Problem to work on: In the entries that follow, how many lines include the string "success"? The answer is the number only.

■ ■ ■

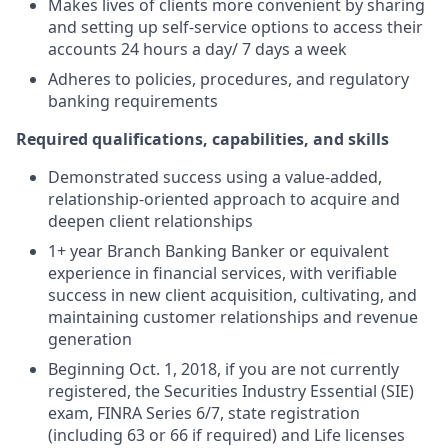
Makes lives of clients more convenient by sharing
and setting up self-service options to access their
accounts 24 hours a day/ 7 days a week
Adheres to policies, procedures, and regulatory
banking requirements
Required qualifications, capabilities, and skills
Demonstrated success using a value-added,
relationship-oriented approach to acquire and
deepen client relationships
1+ year Branch Banking Banker or equivalent
experience in financial services, with verifiable
success in new client acquisition, cultivating, and
maintaining customer relationships and revenue
generation
Beginning Oct. 1, 2018, if you are not currently
registered, the Securities Industry Essential (SIE)
exam, FINRA Series 6/7, state registration
(including 63 or 66 if required) and Life licenses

■ ■ ■

Answer to this task: 2